Scaling Findmypast for 1921 Census release - Part 3

Findmypast (FMP) released the 1921 Census of England & Wales at midnight on Jan 6th 2022 to an eager community of genealogists. The preparation of the census - preservation, digitisation and transcription took three years of hard work. Aside from the data preparation, we also had technical challenges to address. Specifically, could our services deal with the projected increase in users for the first few days of 1921 launch period?

This post is the third in a series that details how we approached scaling our service to deal with a projected day one 12x increase of users.

Digging deeper into the infrastructure

We left the second blog post in a poor position, our scaling efforts were not going well; network timeouts and throughput issues dogged each and every one of our stress test game days. At this point, we started to suspect the issue was related to hardware rather than the services. We started to dig deeper into all layers of the network stack, along with looking at the new Hyper-V hardware.
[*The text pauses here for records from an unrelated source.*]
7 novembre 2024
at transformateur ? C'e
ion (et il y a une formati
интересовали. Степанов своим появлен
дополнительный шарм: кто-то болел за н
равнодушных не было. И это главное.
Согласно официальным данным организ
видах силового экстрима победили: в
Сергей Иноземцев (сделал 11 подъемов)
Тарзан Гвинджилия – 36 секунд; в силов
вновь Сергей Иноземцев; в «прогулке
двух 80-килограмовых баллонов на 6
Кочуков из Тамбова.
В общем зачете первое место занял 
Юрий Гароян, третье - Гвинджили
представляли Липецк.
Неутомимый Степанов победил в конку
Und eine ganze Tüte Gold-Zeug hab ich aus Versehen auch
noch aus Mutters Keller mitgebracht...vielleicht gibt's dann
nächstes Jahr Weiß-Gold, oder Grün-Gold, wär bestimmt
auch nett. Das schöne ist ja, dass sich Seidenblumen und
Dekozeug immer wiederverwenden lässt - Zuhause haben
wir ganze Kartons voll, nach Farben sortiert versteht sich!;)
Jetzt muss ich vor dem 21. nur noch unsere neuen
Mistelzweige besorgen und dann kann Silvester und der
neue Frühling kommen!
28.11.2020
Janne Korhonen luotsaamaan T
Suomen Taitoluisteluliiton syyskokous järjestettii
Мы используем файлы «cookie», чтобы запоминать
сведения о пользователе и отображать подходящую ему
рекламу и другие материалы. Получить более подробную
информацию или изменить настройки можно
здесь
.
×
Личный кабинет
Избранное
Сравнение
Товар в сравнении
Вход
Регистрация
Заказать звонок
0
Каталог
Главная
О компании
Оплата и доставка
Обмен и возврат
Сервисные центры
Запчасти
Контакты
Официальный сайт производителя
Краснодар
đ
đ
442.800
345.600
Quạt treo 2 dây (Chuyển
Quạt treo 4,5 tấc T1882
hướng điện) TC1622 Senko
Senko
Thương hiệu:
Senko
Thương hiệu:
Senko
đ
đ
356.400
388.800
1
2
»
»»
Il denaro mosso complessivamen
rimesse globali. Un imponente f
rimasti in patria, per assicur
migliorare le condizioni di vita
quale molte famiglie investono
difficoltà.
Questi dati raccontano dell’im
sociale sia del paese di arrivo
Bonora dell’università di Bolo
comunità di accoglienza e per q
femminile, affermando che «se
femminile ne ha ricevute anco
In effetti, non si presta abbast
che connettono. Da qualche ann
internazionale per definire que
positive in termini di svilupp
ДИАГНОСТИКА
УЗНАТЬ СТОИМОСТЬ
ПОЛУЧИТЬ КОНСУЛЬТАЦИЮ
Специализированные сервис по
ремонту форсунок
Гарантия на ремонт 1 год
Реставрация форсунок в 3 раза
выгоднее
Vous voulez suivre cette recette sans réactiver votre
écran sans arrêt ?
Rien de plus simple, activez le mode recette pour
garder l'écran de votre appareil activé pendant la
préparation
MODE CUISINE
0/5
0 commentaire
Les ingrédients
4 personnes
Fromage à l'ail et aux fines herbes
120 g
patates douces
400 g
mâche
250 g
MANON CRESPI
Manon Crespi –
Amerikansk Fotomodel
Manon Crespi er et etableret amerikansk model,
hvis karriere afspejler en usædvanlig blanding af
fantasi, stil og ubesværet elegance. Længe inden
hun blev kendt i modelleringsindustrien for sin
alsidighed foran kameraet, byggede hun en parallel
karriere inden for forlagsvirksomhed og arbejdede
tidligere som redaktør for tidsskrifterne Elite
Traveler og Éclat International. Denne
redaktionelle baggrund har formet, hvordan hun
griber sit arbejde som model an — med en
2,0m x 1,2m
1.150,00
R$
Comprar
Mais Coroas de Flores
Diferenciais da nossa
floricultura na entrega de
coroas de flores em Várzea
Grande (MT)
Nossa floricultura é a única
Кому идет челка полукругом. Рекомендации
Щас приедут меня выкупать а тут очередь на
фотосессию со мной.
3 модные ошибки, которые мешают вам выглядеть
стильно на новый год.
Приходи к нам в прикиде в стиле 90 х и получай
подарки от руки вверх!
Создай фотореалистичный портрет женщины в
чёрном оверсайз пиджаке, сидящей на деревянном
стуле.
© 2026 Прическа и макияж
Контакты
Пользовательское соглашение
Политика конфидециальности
Before we dig too deeply into the things, lets recap on our existing hardware setup.

For the search backend, we use SOLR with a cluster of bare metal machines to index and retrieve search results. This was one area where we knew in advance that we needed more resources, so we scaled the cluster into AWS for extra compute.
The majority of the Findmypast service runs on K8s, but not on bare metal. The K8s cluster is composed of Linux virtual machines running on Hyper-V.
Our Hyper-V setup consisted of two clusters of bare metal machines, however both clusters were running different versions of Hyper-V
We also have some areas of the site still running Windows servers with a Microsoft .Net/C# stack with SQL Server backend. These are also virtual machines running on the same Hyper-V hardware.
The internal services, staging environments, etc also run as virtual machines under Hyper-V.

So, SOLR aside, Hyper-V managed pretty much everything, from our internal deployment process to the production website.
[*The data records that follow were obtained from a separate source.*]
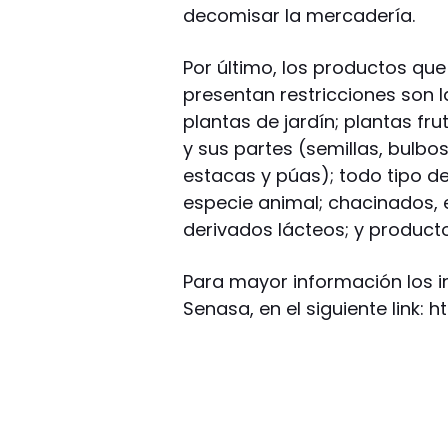
decomisar la mercadería.
Por último, los productos que
presentan restricciones son la
plantas de jardín; plantas fr
y sus partes (semillas, bulbos
estacas y púas); todo tipo de
especie animal; chacinados,
derivados lácteos; y producto
Para mayor información los in
Senasa, en el siguiente link:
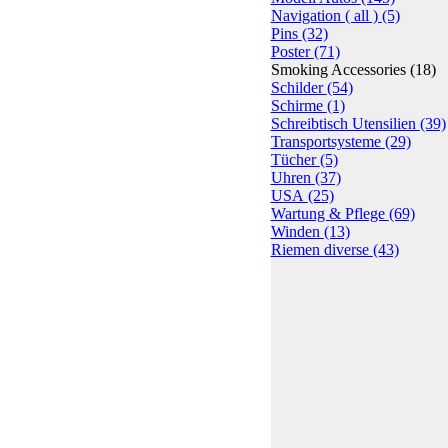
Navigation ( all )
(5)
Pins
(32)
Poster
(71)
Smoking Accessories
(18)
Schilder
(54)
Schirme
(1)
Schreibtisch Utensilien
(39)
Transportsysteme
(29)
Tücher
(5)
Uhren
(37)
USA
(25)
Wartung & Pflege
(69)
Winden
(13)
Riemen diverse
(43)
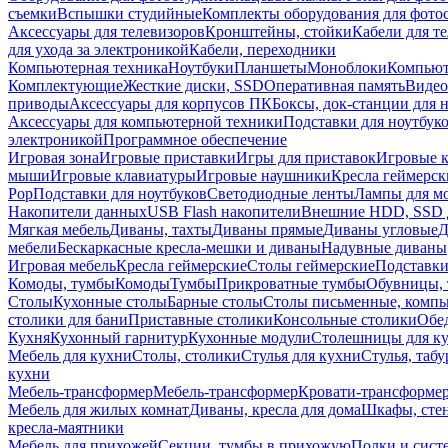
съемки
Вспышки студийные
Комплекты оборудования для фото
Аксессуары для телевизоров
Кронштейны, стойки
Кабели для т
для ухода за электроникой
Кабели, переходники
Компьютерная техника
Ноутбуки
Планшеты
Моноблоки
Компью
Комплектующие
Жесткие диски, SSD
Оперативная память
Видео
приводы
Аксессуары для корпусов ПК
Боксы, док-станции для 
Аксессуары для компьютерной техники
Подставки для ноутбук
электроникой
Программное обеспечение
Игровая зона
Игровые приставки
Игры для приставок
Игровые 
мыши
Игровые клавиатуры
Игровые наушники
Кресла геймерск
Pop
Подставки для ноутбуков
Светодиодные ленты
Лампы для м
Накопители данных
USB Flash накопители
Внешние HDD, SSD 
Мягкая мебель
Диваны, тахты
Диваны прямые
Диваны угловые
Д
мебели
Бескаркасные кресла-мешки и диваны
Надувные диваны
Игровая мебель
Кресла геймерские
Столы геймерские
Подставки
Комоды, тумбы
Комоды
Тумбы
Прикроватные тумбы
Обувницы, 
Столы
Кухонные столы
Барные столы
Столы письменные, комп
столики для бани
Приставные столики
Консольные столики
Обе
Кухня
Кухонный гарнитур
Кухонные модули
Столешницы для к
Мебель для кухни
Столы, столики
Стулья для кухни
Стулья, таб
кухни
Мебель-трансформер
Мебель-трансформер
Кровати-трансформе
Мебель для жилых комнат
Диваны, кресла для дома
Шкафы, стен
кресла-маятники
Мебель для прихожей
Секции, тумбы в прихожую
Полки и сист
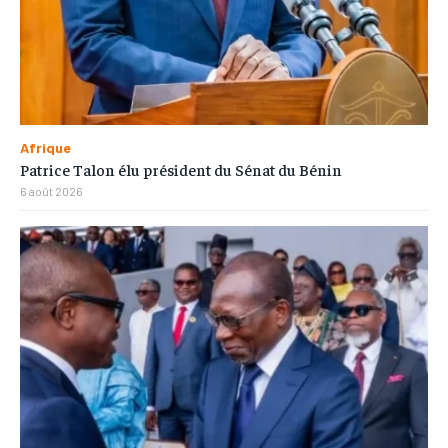
Afrique
Patrice Talon élu président du Sénat du Bénin
6 août 2026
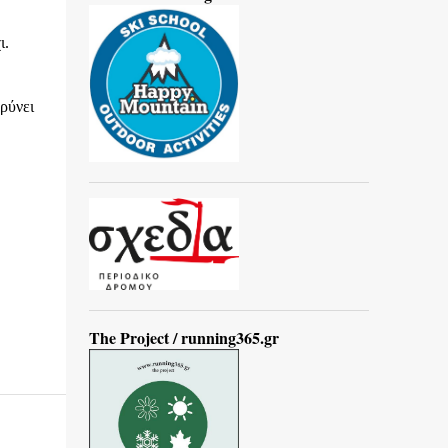
ι.
ρύνει
The Project / running365.gr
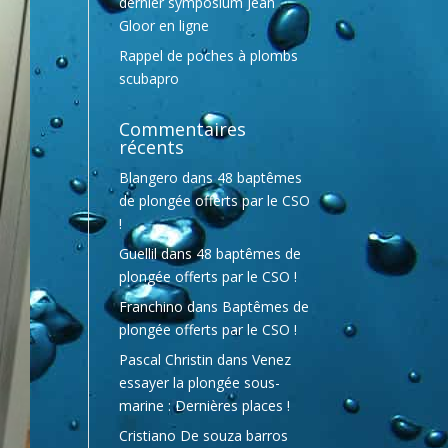
dernier symposium Jean
Gloor en ligne
Rappel de poches à plombs
scubapro
Commentaires
récents
Blangero
dans
48 baptêmes
de plongée offerts par le CSO
!
Guellil
dans
48 baptêmes de
plongée offerts par le CSO !
Franchino
dans
Baptêmes de
plongée offerts par le CSO !
Pascal Christin
dans
Venez
essayer la plongée sous-
marine : Dernières places !
Cristiano De souza barros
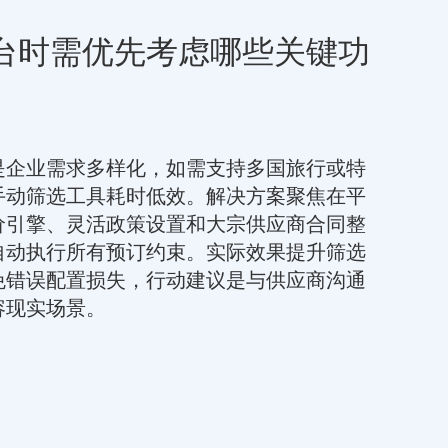
台时需优先考虑哪些关键功
是企业需求多样化，如需支持多国旅行或特
手动筛选工具耗时低效。解决方案聚焦在平
价引擎、灵活政策设置和大宗供应商合同整
自动执行所有预订约束。实际效果提升筛选
免错误配置损失，行动建议是与供应商沟通
容现实场景。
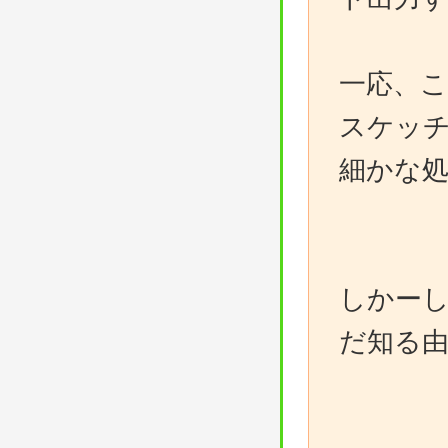
一応、
スケッ
細かな
しかー
だ知る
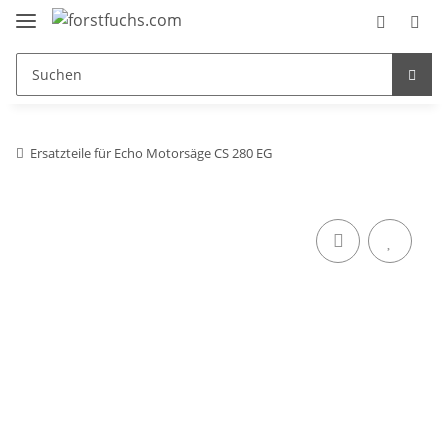
Ersatzteile für Echo Motorsäge CS 280 EG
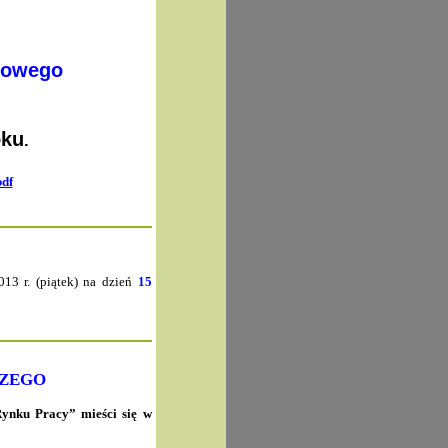
towego
oku
.
pdf
13 r. (piątek) na dzień
15
CZEGO
ynku Pracy” mieści się w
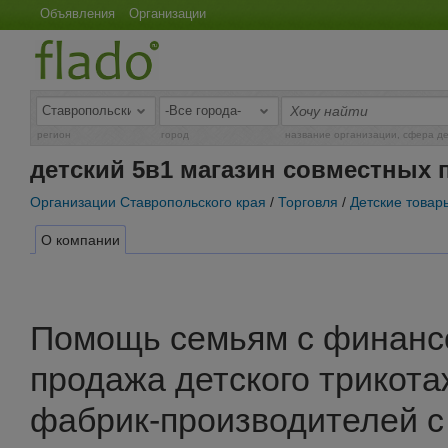
Объявления
Организации
регион
город
название организации, сфера д
детский 5в1 магазин совместных 
Организации Ставропольского края
/
Торговля
/
Детские товар
О компании
Помощь семьям с финанс
продажа детского трикота
фабрик-производителей 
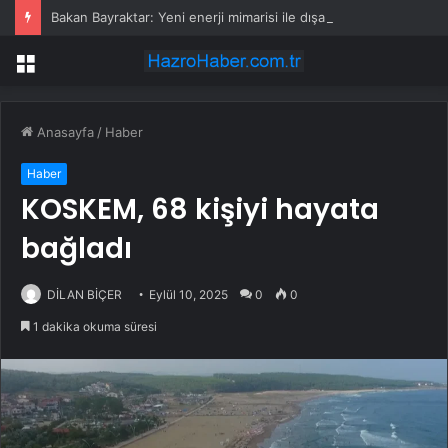
Bakan Bayraktar: Yeni enerji mimarisi ile dışa bağımlılığı bitireceğiz
Menü
Anasayfa
/
Haber
Haber
KOSKEM, 68 kişiyi hayata
bağladı
DİLAN BİÇER
Eylül 10, 2025
0
0
1 dakika okuma süresi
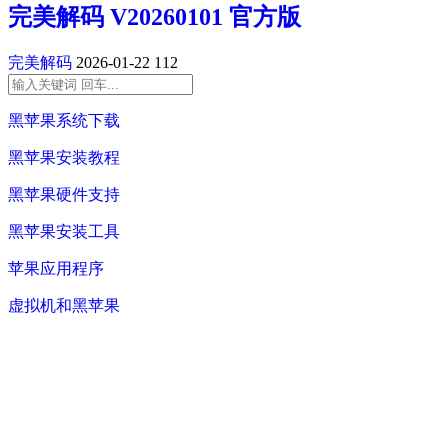
完美解码 V20260101 官方版
完美解码
2026-01-22
112
黑苹果系统下载
黑苹果安装教程
黑苹果硬件支持
黑苹果安装工具
苹果应用程序
虚拟机和黑苹果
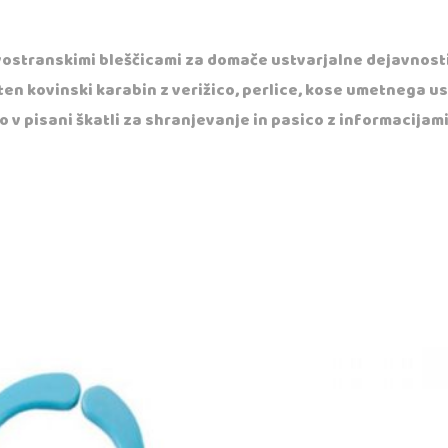
ostranskimi bleščicami za domače ustvarjalne dejavnosti
sten kovinski karabin z verižico, perlice, kose umetnega 
no v pisani škatli za shranjevanje in pasico z informacijami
The networking layer was particularly gnarly. The diagram below shows (I hope!) most of the virtualised layers involved in networking.

From the bottom up we have the physical hardware, the switch and the cables that make up the connections to the internal network and to the internet. Further up, we have the physical network interface card (NIC) and the bare-metal Hyper-V server. Everything above that is virtual, the Hyper-V abstraction layer sits between the virtualised network in tne virtual machines and the NIC. Inside the VM, we then have the complexities of Kubernetes networking. It’s a complicated setup and digging into where the bottleneck was wasn’t going to be easy.

We attacked this problem on several fronts:

We brought in Kubernetes consultants to give our K8s cluster a health check and also for their networking experts to sit in on our stress test and monitor the system for potential issues.
Investigated using kubectl-trace to run bcc within the K8s cluster. This allowed us to instrument areas like DNS lookups, Round Trip Time (RTT), software interrupt requests (softirq), etc at run-time with no code or deployment changes. While useful, we didn’t really get the most out of this tool.
Dug deeper into the Hyper-V CPU scheduler to tweak the virtual CPUs assigned to the K8s nodes.
Removed unnecessary Istio components like the Istio proxy sidecar. The Istio Prometheus setup also wasn’t fit for production - it was using way too much of a worker nodes CPU and memory.

kubectl-trace was interesting, it allowed us to instrument a pod in real-time using a variety of bcc tools. Here’s an example of tracing RTT requests to/from a K8s pod. (Note that this is showing a histogram for just one remote address. The real output produces a lot of data for all the IPs received by the pod.)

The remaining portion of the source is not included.